L’assureur de l’employeur peut être ainsi attrait devant la présente juridiction aux fins uniquement de déclaration du jugement commun.
En application des dispositions susvisées, le recours en garantie ainsi exercé ne saurait prospérer devant la présente juridiction qui se trouve incompétente .
En revanche, il y a lieu de rendre opposable le présent jugement à la compagnie d’assurance [2].
Sur les demandes accessoires :
En vertu de l’article 696 du code de procédure civile, la partie perdante est condamnée aux dépens, à moins que le juge par décision motivée, n’en mette la totalité ou à une fraction à la charge d’une autre partie.
En l’espèce, La société [1], succombant à l’instance, sera condamnée aux entiers dépens.
En vertu de l’article 700 du code de procédure civile, le juge condamne la partie tenue aux dépens ou qui perd son procès à payer à l’autre partie la somme qu’il détermine, au titre des frais exposés et non compris dans les dépens. Le juge tient compte de l’équité ou de la situation économique de la partie condamnée.
En l’espèce, il n’apparait pas équitable de laisser à la charge de Madame [K] [C],, agissant en son nom propre en qualité d’ épouse de Monsieur [P] [C] et en tant que représentante légale de leurs enfants mineurs : [J] et [B] [C], nées le 31 août 2018, ainsi que Madame [N] [C] et Monsieur [S] [C], respectivement mère et père du défunt, les frais engagés pour agir en justice et non compris dans les dépens.
Il convient dès lors de condamner la société [1] au paiement d’une somme de 1800 euros sur le fondement des dispositions de l’article 700 du code de procédure civile.
L’exécution provisoire sera enfin ordonnée en application des dispositions de l’article R142-10-6 du code de la sécurité sociale.

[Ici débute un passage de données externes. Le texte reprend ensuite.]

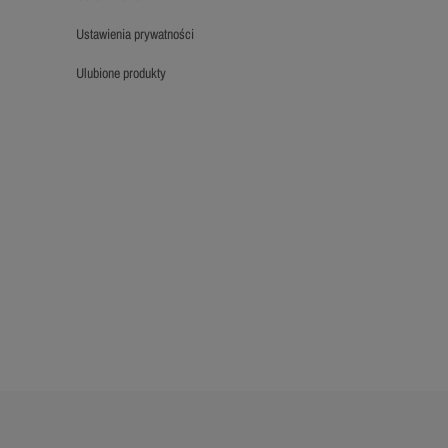
ustawienia prywatności
ulubione produkty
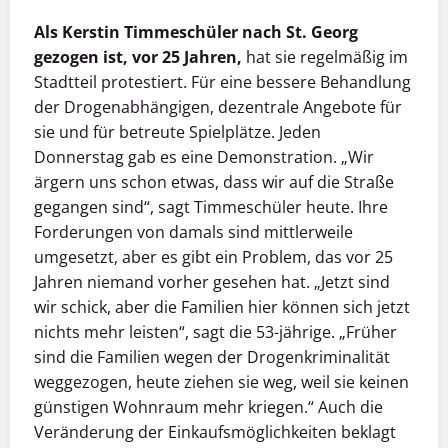
Als Kerstin Timmeschüler nach St. Georg
gezogen ist, vor 25 Jahren,
hat sie regelmäßig im
Stadtteil protestiert. Für eine bessere Behandlung
der Drogenabhängigen, dezentrale Angebote für
sie und für betreute Spielplätze. Jeden
Donnerstag gab es eine Demonstration. „Wir
ärgern uns schon etwas, dass wir auf die Straße
gegangen sind“, sagt Timmeschüler heute. Ihre
Forderungen von damals sind mittlerweile
umgesetzt, aber es gibt ein Problem, das vor 25
Jahren niemand vorher gesehen hat. „Jetzt sind
wir schick, aber die Familien hier können sich jetzt
nichts mehr leisten“, sagt die 53-jährige. „Früher
sind die Familien wegen der Drogenkriminalität
weggezogen, heute ziehen sie weg, weil sie keinen
günstigen Wohnraum mehr kriegen.“ Auch die
Veränderung der Einkaufsmöglichkeiten beklagt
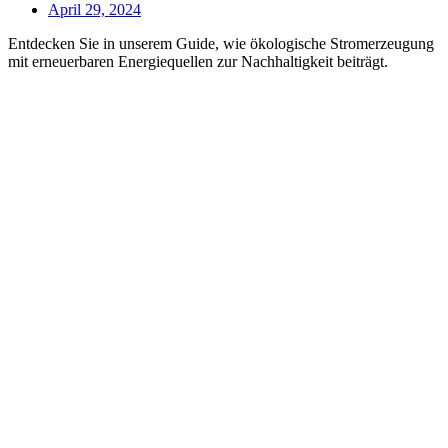
April 29, 2024
Entdecken Sie in unserem Guide, wie ökologische Stromerzeugung
mit erneuerbaren Energiequellen zur Nachhaltigkeit beiträgt.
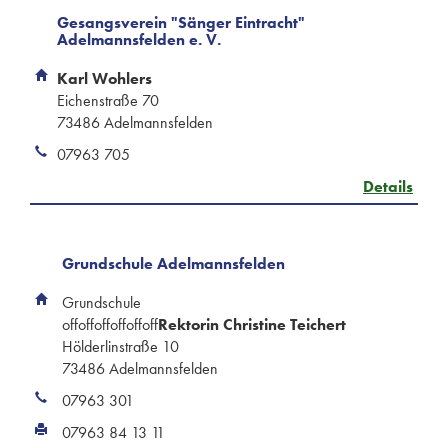
Gesangsverein "Sänger Eintracht"
Adelmannsfelden e. V.
Karl Wohlers
Eichenstraße 70
73486 Adelmannsfelden
07963 705
Details
Grundschule Adelmannsfelden
Grundschule
offoffoffoffoffoff
Rektorin Christine Teichert
Hölderlinstraße 10
73486 Adelmannsfelden
07963 301
07963 84 13 11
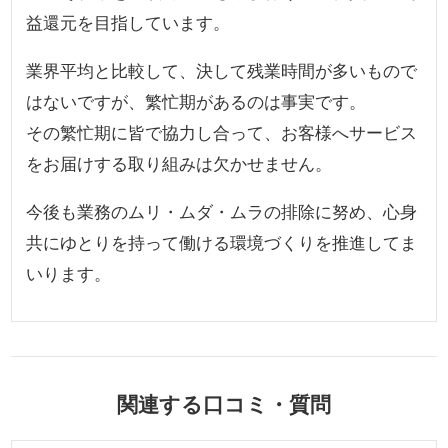
益還元を目指しています。
業界平均と比較して、決して残業時間が多いもので
はないですが、繁忙期があるのは事実です。
その繁忙期に皆で協力し合って、お客様へサービス
をお届けする取り組みは欠かせません。
今後も業務のムリ・ムダ・ムラの排除に努め、心身
共にゆとりを持って働ける環境づくりを推進してま
いります。
関連する口コミ・質問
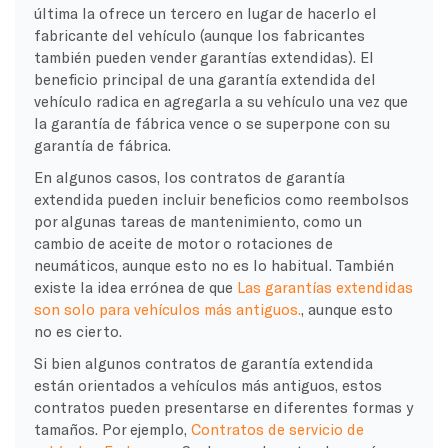
última la ofrece un tercero en lugar de hacerlo el
fabricante del vehículo (aunque los fabricantes
también pueden vender garantías extendidas). El
beneficio principal de una garantía extendida del
vehículo radica en agregarla a su vehículo una vez que
la garantía de fábrica vence o se superpone con su
garantía de fábrica.
En algunos casos, los contratos de garantía
extendida pueden incluir beneficios como reembolsos
por algunas tareas de mantenimiento, como un
cambio de aceite de motor o rotaciones de
neumáticos, aunque esto no es lo habitual. También
existe la idea errónea de que
Las garantías extendidas
son solo para vehículos más antiguos.
, aunque esto
no es cierto.
Si bien algunos contratos de garantía extendida
están orientados a vehículos más antiguos, estos
contratos pueden presentarse en diferentes formas y
tamaños. Por ejemplo,
Contratos de servicio de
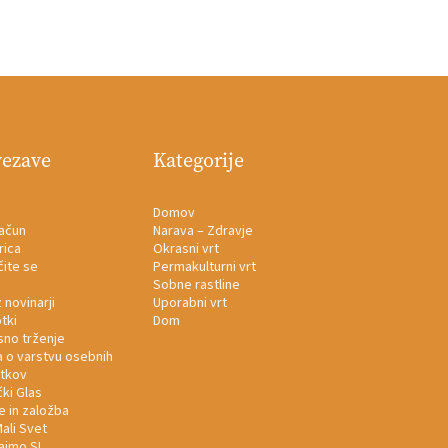
vezave
Kategorije
Domov
račun
Narava – Zdravje
rica
Okrasni vrt
čite se
Permakulturni vrt
Sobne rastline
z novinarji
Uporabni vrt
tki
Dom
sno trženje
a o varstvu osebnih
tkov
ki Glas
e in založba
ali Svet
ajmo.SI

Jugement rédigé à l’aide de [A] [Z], Attachée de justice au Pôle social.
PAR CES MOTIFS
Le Tribunal, statuant par jugement réputé contradictoire, rendu en premier ressort, par mise à disposition au greffe, le 16 février 2026 :
SE DECLARE incompétent pour connaître de l’action en garantie introduite à l’encontre de la compagnie d’assurance [2];
DECLARE en revanche le présent jugement commun et opposable à la compagnie d’assurance [2] mais aussi à la caisse primaire d’assurance maladie du Val d’Oise;
DECLARE recevable l’action engagée par Madame [K] [C],, agissant en son nom propre en qualité d’ épouse de Monsieur [P] [C] et en tant que représentante légale de de leurs enfants mineurs : [J] et [B] [C], nées le 31 août 2018, ainsi que Madame [N] [C] et Monsieur [S] [C],en leur qualité d’ascendants du défunt, contre la société [1] aux fins de reconnaissance de la faute inexcusable de l’employeur;
DÉCLARE irrecevable l’action engagée par Madame [F] [C] et Monsieur [Y] [C], respectivement soeur et frère du défunt, contre la société [1] aux fins de reconnaissance de la faute inexcusable de l’employeur;
DIT que l’accident du travail dont a été victime Monsieur [P] [C] est dû à la faute inexcusable de son employeur, la société [1] ou de ceux qu’il s’est substitués dans la direction ;
FIXE l’indemnisation du préjudice d’affection comme suit :
— 20 000 € alloués à Madame [K] [C], conjoint survivant ;
— 30 000 € pour chaque enfant alloués à Madame [K] [C], en qualité de représentant légal de ses enfants mineurs, [J] et [B] [C] ;
— 20 000 € alloués à chacun des ascendants, Monsieur [S] et [N] [C];
FIXE l’indemnisation du préjudice économique comme suit :
— 293.017,95 € alloués à Madame [K] [C], conjoint survivant ;
— 22 809,16 € alloués pour chacun des enfants à Madame [K] [C], en qualité de représentant légal des mineurs [J] et [B] [C].;
CONDAMNE la Société [1] à verser à Madame [K] [C], agissant en son nom propre en qualité d’ épouse de Monsieur [P] [C] et en tant que représentante légale de de leurs enfants mineurs : [J] et [B] [C], ainsi que Madame [N] [C] et Monsieur [S] la somme de 1.800 euros au titre de l’article 700 du code de procédure civile ;
CONDAMNE la Société [1] aux entiers dépens;
ORDONNE l’exécution provisoire.
RAPPELLE que l’appel du présent jugement doit être interjeté dans le délai d’un mois à compter de sa notification.